**Recorded information:**
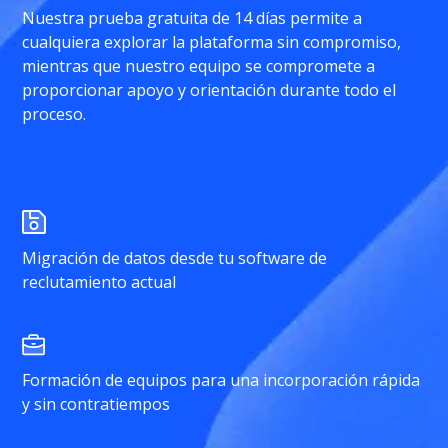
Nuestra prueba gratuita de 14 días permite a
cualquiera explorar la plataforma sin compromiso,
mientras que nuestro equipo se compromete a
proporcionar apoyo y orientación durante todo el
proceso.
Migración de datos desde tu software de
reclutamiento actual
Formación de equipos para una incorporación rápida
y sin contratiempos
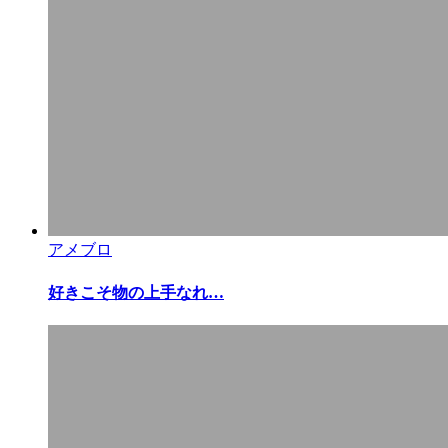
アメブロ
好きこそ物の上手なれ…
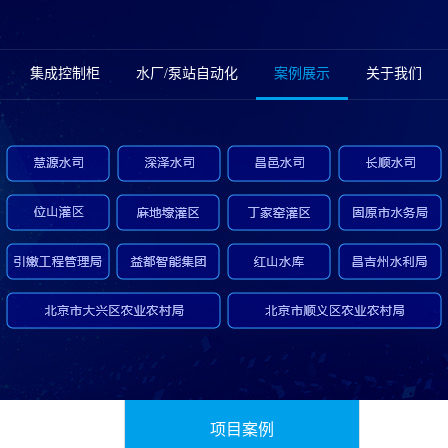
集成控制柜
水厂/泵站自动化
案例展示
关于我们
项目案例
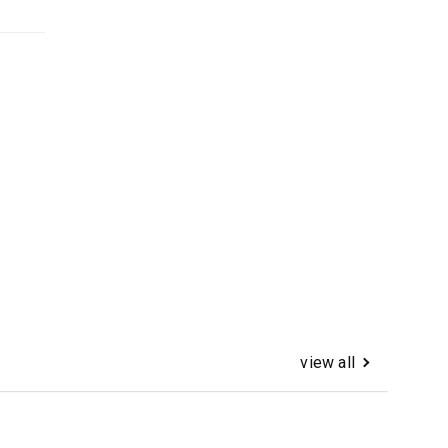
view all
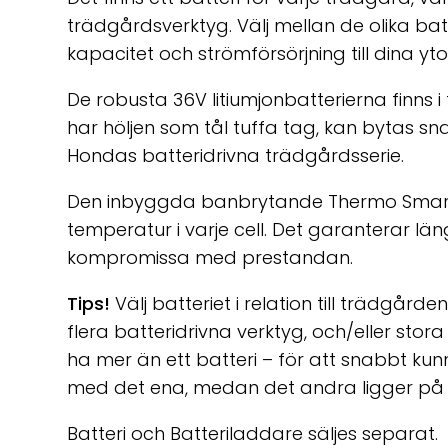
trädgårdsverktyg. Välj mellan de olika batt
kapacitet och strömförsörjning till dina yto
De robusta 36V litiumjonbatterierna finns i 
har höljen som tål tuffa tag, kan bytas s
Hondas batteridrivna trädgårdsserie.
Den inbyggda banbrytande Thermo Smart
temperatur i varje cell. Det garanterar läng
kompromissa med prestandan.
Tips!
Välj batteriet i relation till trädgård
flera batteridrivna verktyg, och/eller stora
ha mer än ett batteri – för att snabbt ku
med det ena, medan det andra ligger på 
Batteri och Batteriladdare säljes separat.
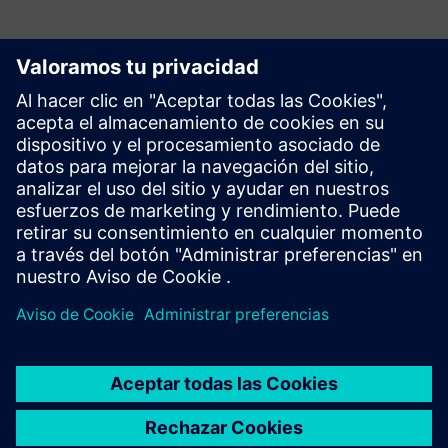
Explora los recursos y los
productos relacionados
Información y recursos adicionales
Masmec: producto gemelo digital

**Exercise brief:** Say the number of lines in the records above that include the string "Välj", and no more.

**Answer below:** 2